Мария, пытаясь обнять и согреть их всех, целовала грязные их ножонки, жалкие, запавшие животы, давно не стриженные волосы, в которых торчали колючие сухие остья…
Они шли по заснеженной степи гуськом, одиноким, затерянным в глуши караваном, до которого не было дела ни прозрачному небу, ни холодному солнцу, ни равнодушной, скованной морозом земле. Впереди, неся на руках двух-, трехлетних детей — Дашу, которая плачем обнаружила жалкое пристанище сирот, и такого же мальчика Андрюшу, шла Мария. Черноглазая Галя — она в этой заблудившейся стайке была за старшую — тащила на спине совсем ослабевшую, уснувшую Олю, а белобрысая Наташа и две девочки Таня и Лара, спотыкаясь, еле волоча ноги, брели сзади…
Весь вечер Мария грела на печке воду, поочередно искупала детей, приспособив для этого большой алюминиевый термос из немецкой походной кухни, помыла им головы, напоила всех теплым молоком и уложила спать, а сама, поглядывая на спавших детей, принялась стирать их ветхие лохмотья.
Не спали только две старшие девочки — Галя и Наташа. Следя за Марией полузакрытыми глазами, они вздыхали, тихо ворочались, потом, не выдержав, стали шепотом, чтобы не разбудить спящих, рассказывать Марии о долгих и страшных мытарствах.

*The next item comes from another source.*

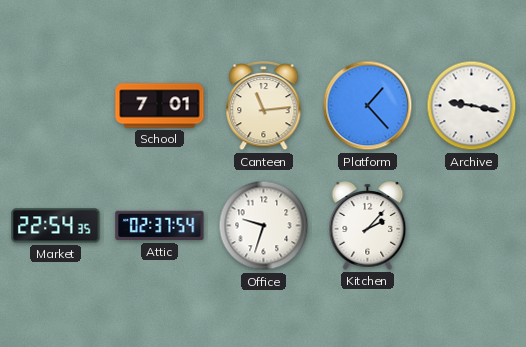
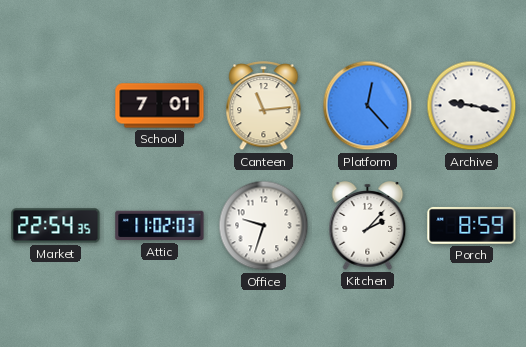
Platform: 1:23 -> 12:23
Attic: 02:37 -> 11:02
Porch: none -> 8:59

— Из Ленинграда наш детдом везли ночью на машинах, — шептала Галя. Было очень холодно, и мы долго ехали по льду. Над нами летали немецкие самолеты, они бросали бомбы. Тогда прожекторы освещали томное, совсем черное небо, и наши зенитчики стреляли в немцев из пушек… потом нас привезли на какую-то станцию, посадили в поезд, но никто не сказал, куда мы едем…
— А в Ленинграде все люди голодали и воды ни у кого не было, потому что немцы окружили город, — вспоминала Наташа. — Нашему детдому еще давали хлеб и повидло… маленький такой кусочек хлеба, как спичечная коробка, и чайную ложечку повидла… У нас умерло мало детей: только девять мальчиков и четыре девочки…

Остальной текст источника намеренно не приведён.